Exploring the lost city: Petra, Jordan

As soon as you book your flights to Jordan, part of the trip is already planned, as a visit to Petra is a mandatory stop on any visit. For many, this is the chance to visit the iconic Indiana Jones location (and many vendors will accommodate this desire with numerous market stalls selling Indiana Jones hats to the passing crowds).

Regardless of your level of obsession with late-80s Spielberg films, Petra did not disappoint.

On our first day in Petra, we hired a guide at the visitors centre, who walked us through the site, providing a detailed history of the area.

Petra has been home to people for thousands of years, with the first archaeological evidence dating back to the 2nd century BC when the Nabataeans’ lived in the region.
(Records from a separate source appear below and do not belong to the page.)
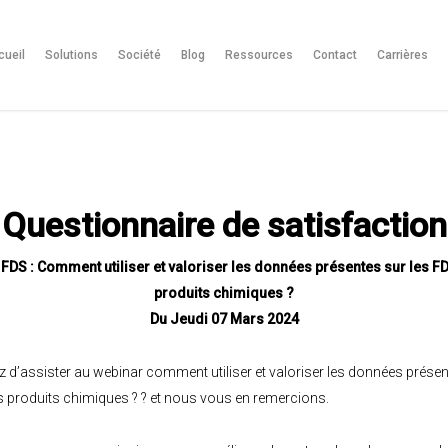
cueil
Solutions
Société
Blog
Ressources
Contact
Carrières
Questionnaire de satisfaction
FDS : Comment utiliser et valoriser les données présentes sur les F
produits chimiques ?
Du Jeudi 07 Mars 2024
 d’assister au webinar comment utiliser et valoriser les données présen
 produits chimiques ? ? et nous vous en remercions.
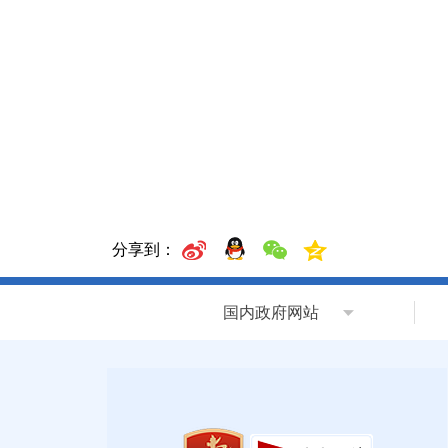
分享到：
国内政府网站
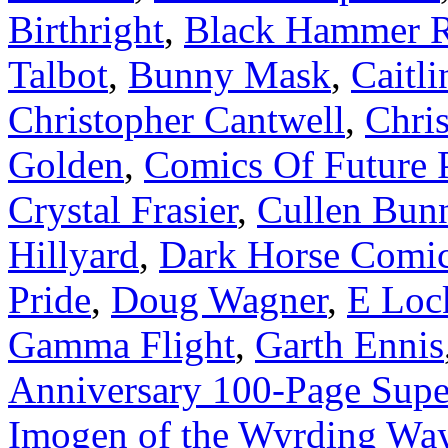
Birthright
,
Black Hammer 
Talbot
,
Bunny Mask
,
Caitli
Christopher Cantwell
,
Chri
Golden
,
Comics Of Future 
Crystal Frasier
,
Cullen Bun
Hillyard
,
Dark Horse Comi
Pride
,
Doug Wagner
,
E Loc
Gamma Flight
,
Garth Ennis
Anniversary 100-Page Supe
Imogen of the Wyrding Wa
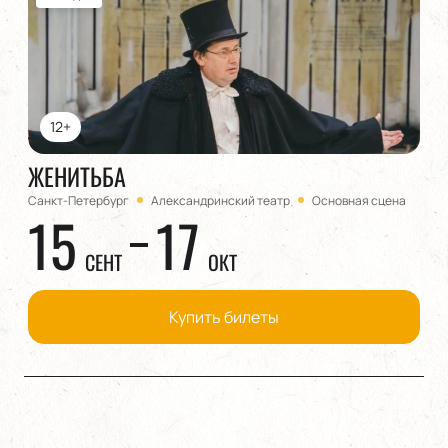
12+
ЖЕНИТЬБА
Санкт-Петербург
Александринский театр
Основная сцена
15
17
СЕНТ
ОКТ
Купить билеты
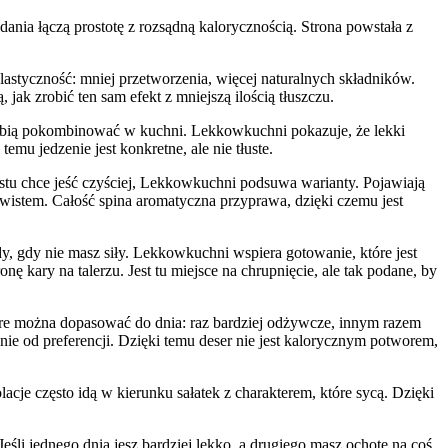
ania łączą prostotę z rozsądną kalorycznością. Strona powstała z
astyczność: mniej przetworzenia, więcej naturalnych składników.
jak zrobić ten sam efekt z mniejszą ilością tłuszczu.
zy lubią pokombinować w kuchni. Lekkowkuchni pokazuje, że lekki
mu jedzenie jest konkretne, ale nie tłuste.
rostu chce jeść czyściej, Lekkowkuchni podsuwa warianty. Pojawiają
 twistem. Całość spina aromatyczna przyprawa, dzięki czemu jest
dy, gdy nie masz siły. Lekkowkuchni wspiera gotowanie, które jest
ę kary na talerzu. Jest tu miejsce na chrupnięcie, ale tak podane, by
tóre można dopasować do dnia: raz bardziej odżywcze, innym razem
eżnie od preferencji. Dzięki temu deser nie jest kalorycznym potworem,
olacje często idą w kierunku sałatek z charakterem, które sycą. Dzięki
śli jednego dnia jesz bardziej lekko, a drugiego masz ochotę na coś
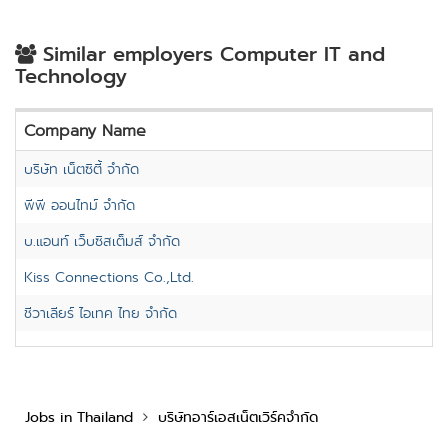
Similar employers Computer IT and
Technology
Company Name
บริษัท เน็ตซิตี้ จำกัด
พีพี ออนไทม์ จำกัด
บ.แอนท์ เว็บซิสเต็มส์ จำกัด
Kiss Connections Co.,Ltd.
ชีวาเลียร์ ไอเทค ไทย จำกัด
Jobs in Thailand
บริษัทอาร์เอสเน็ตเวิร์คจำกัด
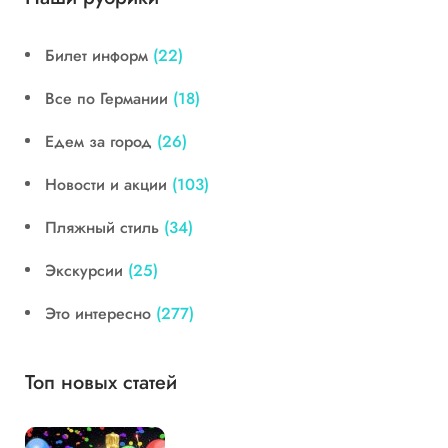
Билет информ
(22)
Все по Германии
(18)
Едем за город
(26)
Новости и акции
(103)
Пляжный стиль
(34)
Экскурсии
(25)
Это интересно
(277)
Топ новых статей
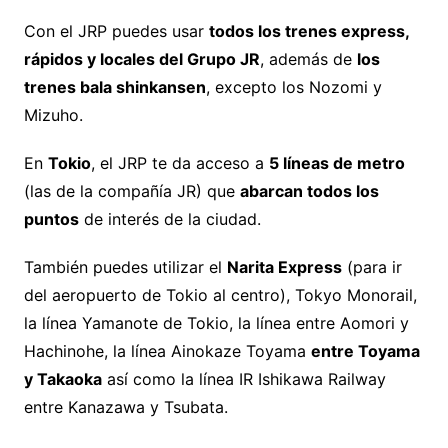
Con el JRP puedes usar
todos los trenes express,
rápidos y locales del Grupo JR
, además de
los
trenes bala shinkansen
, excepto los Nozomi y
Mizuho.
En
Tokio
, el JRP te da acceso a
5 líneas de metro
(las de la compañía JR) que
abarcan todos los
puntos
de interés de la ciudad.
También puedes utilizar el
Narita Express
(para ir
del aeropuerto de Tokio al centro), Tokyo Monorail,
la línea Yamanote de Tokio, la línea entre Aomori y
Hachinohe, la línea Ainokaze Toyama
entre Toyama
y Takaoka
así como la línea IR Ishikawa Railway
entre Kanazawa y Tsubata.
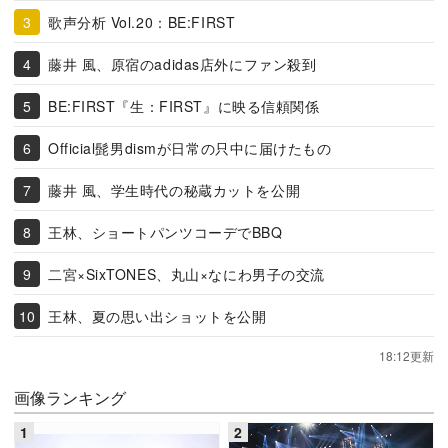
歌声分析 Vol.20：BE:FIRST
藤井 風、原宿のadidas店外にファン殺到
BE:FIRST『生：FIRST』に映る信頼関係
Official髭男dismが日常の只中に届けたもの
藤井 風、学生時代の秘蔵カットを公開
王林、ショートパンツコーデでBBQ
二宮×SixTONES、丸山×なにわ男子の交流
王林、夏の思い出ショットを公開
18:12更新
画像ランキング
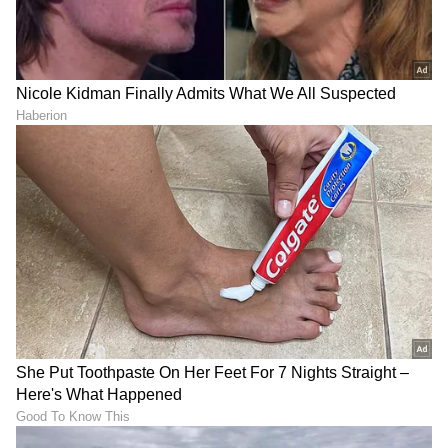
ಏನು ಮಾಡಿದ್ದಾರೆ? ಯಶ್
ಬೆಂಗಳೂರಿನ 'ಮೆಜೆಸ್ಟಿಕ್'
ಮಾತಿನಲ್ಲಿ ಬಯಲಾಯ್ತು ಅಸಲಿ
ಏರಿಯಾದ ಸೀಕ್ರೆಟ್ ಬಿಚ್ಚಿಟ್ಟ
ವಿಷಯ
ಯಶ್.. 'ಸ್ಟೇಡಿಯಂ' ಅಂದಿದ್ಯಾಕೆ?
LATEST VIDEOS
"ರಾಜಕೀಯ ಬೇಡ, ಸಿನಿಮಾನೇ ಪ್ರಾಣ":
ಕನಕೋತ್ಸವದಲ್ಲಿ ರಿಷಬ್ ಶೆಟ್ಟಿ | Rishab
Shetty speech | Suvarna News
ಶೇ.50 ರಿಂದ ಶೇ.18 ಕ್ಕೆ TAX ಇಳಿಕೆ: ಮೋದಿ-
ಟ್ರಂಪ್ ಐತಿಹಾಸಿಕ ಒಪ್ಪಂದ | India US
Trade Deal | Party Rounds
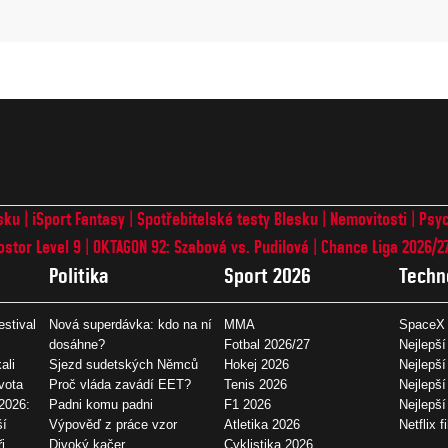
sku
iSport Fantasy
Spotřebitelské testy Blesku
Nemovitosti
Psyc
ostor Level 9
OKTAGON 92: Szabová vs. Pudilová
Chance Liga 2026/2
Politika
Sport 2026
Techn
estival
Nová superdávka: kdo na ní
MMA
SpaceX 
dosáhne?
Fotbal 2026/27
Nejlepší
ali
Sjezd sudetských Němců
Hokej 2026
Nejlepší
vota
Proč vláda zavádí EET?
Tenis 2026
Nejlepší
2026:
Padni komu padni
F1 2026
Nejlepš
ší
Výpověď z práce vzor
Atletika 2026
Netflix f
i
Divoký kačer
Cyklistika 2026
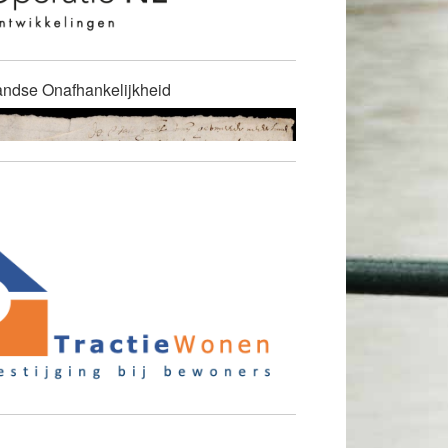
andse Onafhankelijkheid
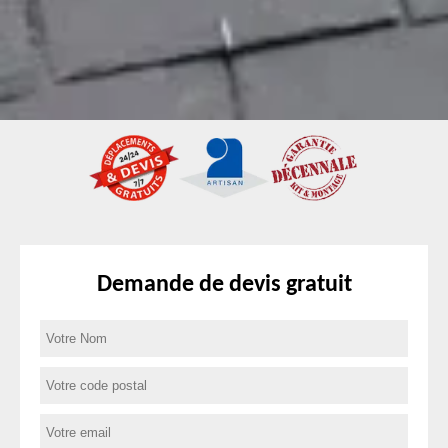
Demande de devis gratuit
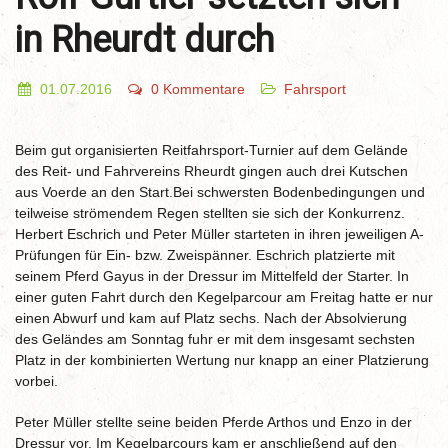
in Rheurdt durch
01.07.2016
0 Kommentare
Fahrsport
Beim gut organisierten Reitfahrsport-Turnier auf dem Gelände
des Reit- und Fahrvereins Rheurdt gingen auch drei Kutschen
aus Voerde an den Start.Bei schwersten Bodenbedingungen und
teilweise strömendem Regen stellten sie sich der Konkurrenz.
Herbert Eschrich und Peter Müller starteten in ihren jeweiligen A-
Prüfungen für Ein- bzw. Zweispänner. Eschrich platzierte mit
seinem Pferd Gayus in der Dressur im Mittelfeld der Starter. In
einer guten Fahrt durch den Kegelparcour am Freitag hatte er nur
einen Abwurf und kam auf Platz sechs. Nach der Absolvierung
des Geländes am Sonntag fuhr er mit dem insgesamt sechsten
Platz in der kombinierten Wertung nur knapp an einer Platzierung
vorbei.
Peter Müller stellte seine beiden Pferde Arthos und Enzo in der
Dressur vor. Im Kegelparcours kam er anschließend auf den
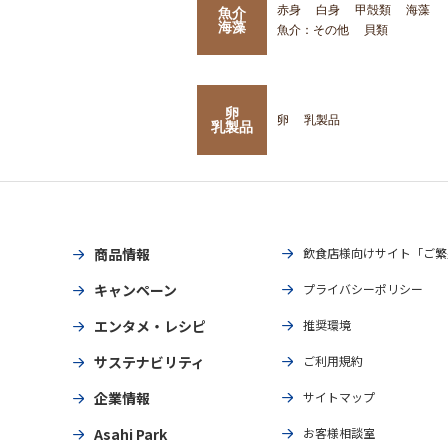
赤身
白身
甲殻類
海藻
魚介
海藻
魚介：その他
貝類
卵
卵
乳製品
乳製品
商品情報
飲食店様向けサイト「ご繁
キャンペーン
プライバシーポリシー
エンタメ・レシピ
推奨環境
サステナビリティ
ご利用規約
企業情報
サイトマップ
Asahi Park
お客様相談室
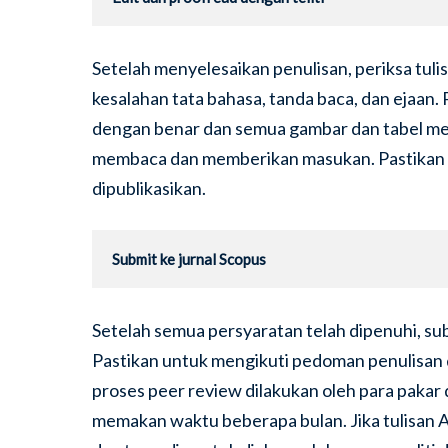
Setelah menyelesaikan penulisan, periksa tuli
kesalahan tata bahasa, tanda baca, dan ejaan.
dengan benar dan semua gambar dan tabel memil
membaca dan memberikan masukan. Pastikan tu
dipublikasikan.
Submit ke jurnal Scopus
Setelah semua persyaratan telah dipenuhi, subm
Pastikan untuk mengikuti pedoman penulisan 
proses peer review dilakukan oleh para pakar 
memakan waktu beberapa bulan. Jika tulisan An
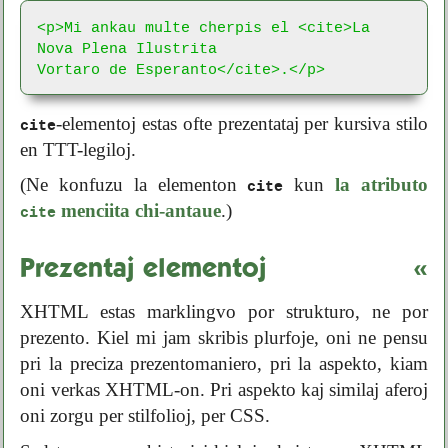
<p>Mi ankau multe cherpis el <cite>La 
Nova Plena Ilustrita

Vortaro de Esperanto</cite>.</p>
-elementoj estas ofte prezentataj per kursiva stilo
cite
en TTT-legiloj.
(Ne konfuzu la elementon
kun
la atributo
cite
menciita chi-antaue
.)
cite
Prezentaj elementoj
«
XHTML estas marklingvo por strukturo, ne por
prezento. Kiel mi jam skribis plurfoje, oni ne pensu
pri la preciza prezentomaniero, pri la aspekto, kiam
oni verkas XHTML-on. Pri aspekto kaj similaj aferoj
oni zorgu per stilfolioj, per CSS.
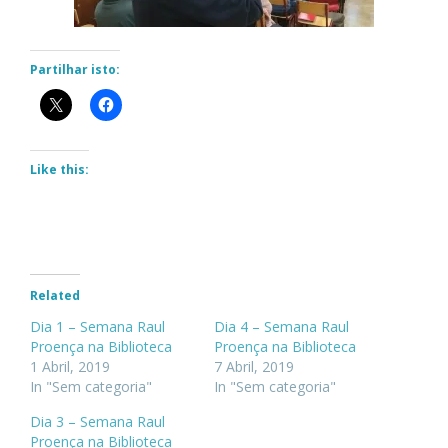
Partilhar isto:
Like this:
Related
Dia 1 – Semana Raul
Dia 4 – Semana Raul
Proença na Biblioteca
Proença na Biblioteca
1 Abril, 2019
7 Abril, 2019
In "Sem categoria"
In "Sem categoria"
Dia 3 – Semana Raul
Proença na Biblioteca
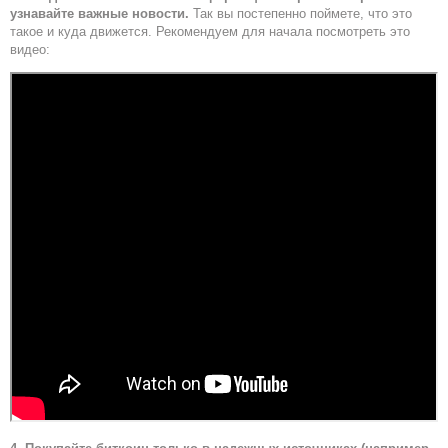
узнавайте важные новости.
Так вы постепенно поймете, что это
такое и куда движется. Рекомендуем для начала посмотреть это
видео:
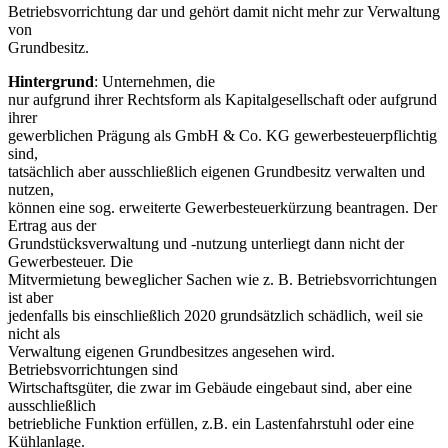
Betriebsvorrichtung dar und gehört damit nicht mehr zur Verwaltung
von
Grundbesitz.
Hintergrund
: Unternehmen, die
nur aufgrund ihrer Rechtsform als Kapitalgesellschaft oder aufgrund
ihrer
gewerblichen Prägung als GmbH & Co. KG gewerbesteuerpflichtig
sind,
tatsächlich aber ausschließlich eigenen Grundbesitz verwalten und
nutzen,
können eine sog. erweiterte Gewerbesteuerkürzung beantragen. Der
Ertrag aus der
Grundstücksverwaltung und -nutzung unterliegt dann nicht der
Gewerbesteuer. Die
Mitvermietung beweglicher Sachen wie z. B. Betriebsvorrichtungen
ist aber
jedenfalls bis einschließlich 2020 grundsätzlich schädlich, weil sie
nicht als
Verwaltung eigenen Grundbesitzes angesehen wird.
Betriebsvorrichtungen sind
Wirtschaftsgüter, die zwar im Gebäude eingebaut sind, aber eine
ausschließlich
betriebliche Funktion erfüllen, z.B. ein Lastenfahrstuhl oder eine
Kühlanlage.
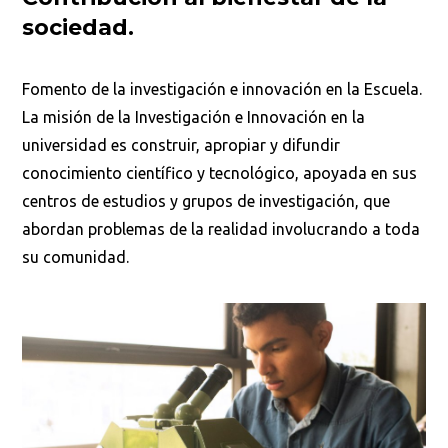
sociedad.
Fomento de la investigación e innovación en la Escuela.
La misión de la Investigación e Innovación en la
universidad es construir, apropiar y difundir
conocimiento científico y tecnológico, apoyada en sus
centros de estudios y grupos de investigación, que
abordan problemas de la realidad involucrando a toda
su comunidad.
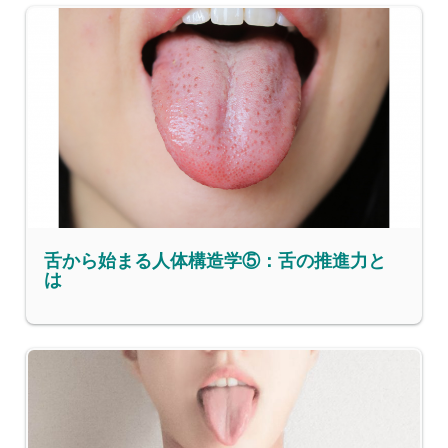
舌から始まる人体構造学⑤：舌の推進力と
は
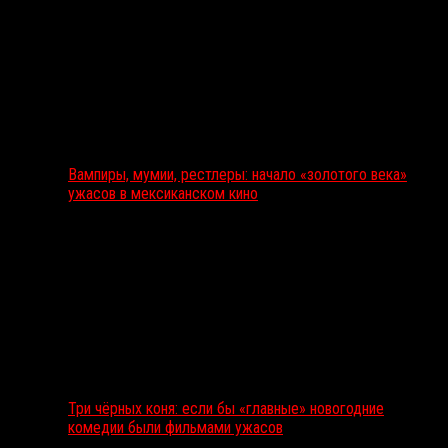
Вампиры, мумии, рестлеры: начало «золотого века»
ужасов в мексиканском кино
Три чёрных коня: если бы «главные» новогодние
комедии были фильмами ужасов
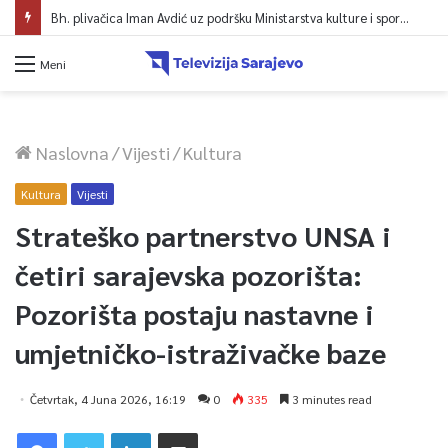
Bh. plivačica Iman Avdić uz podršku Ministarstva kulture i sporta KS kreće na Evropsko prvenstvo i Mediteranske igre
Meni
Naslovna
/
Vijesti
/
Kultura
Kultura
Vijesti
Strateško partnerstvo UNSA i
četiri sarajevska pozorišta:
Pozorišta postaju nastavne i
umjetničko-istraživačke baze
Četvrtak, 4 Juna 2026, 16:19
0
335
3 minutes read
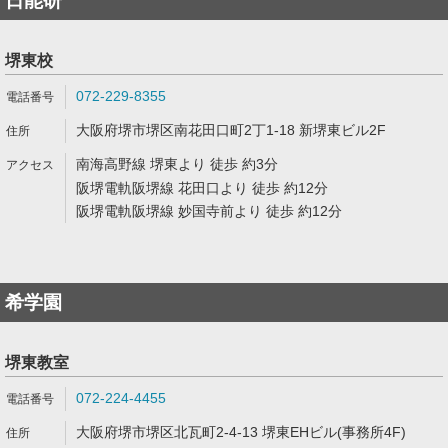
日能研
堺東校
072-229-8355
大阪府堺市堺区南花田口町2丁1-18 新堺東ビル2F
南海高野線 堺東より 徒歩 約3分
阪堺電軌阪堺線 花田口より 徒歩 約12分
阪堺電軌阪堺線 妙国寺前より 徒歩 約12分
希学園
堺東教室
072-224-4455
大阪府堺市堺区北瓦町2-4-13 堺東EHビル(事務所4F)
They designed elaborate water conduit systems, which brought water to the city from for miles, prevented destructive flash flooding through building dams, and creating cistern to store water during periods of drought.

These stone carvings of camels were some of the more beautiful early traffic lights, telling traders which way the camels should go when navigating the narrow passage through the Siq gorge to reach Petra.

The 1.2 km walk through the narrow rock gorge is spectacular – the rose-coloured rocks rising high above you, creating an other-worldly landscape.

And then, as you turn a corner, you get a glimpse of the famed treasury as the Siq opens up to reveal the legendary Treasury.

Absolutely extraordinary!

After you fill up your camera with hundreds of photos of the treasury, there is a lot more to explore.

Like the amphitheatre:

Astonishingly beautiful caves in the rocks:

And an intricately tiled floor of Byzantine-era church:

Exploring Petra was incredible, but one day was definitely not enough. Thankfully, we had booked to stay at a local Bedouin camp so we could return to explore some more.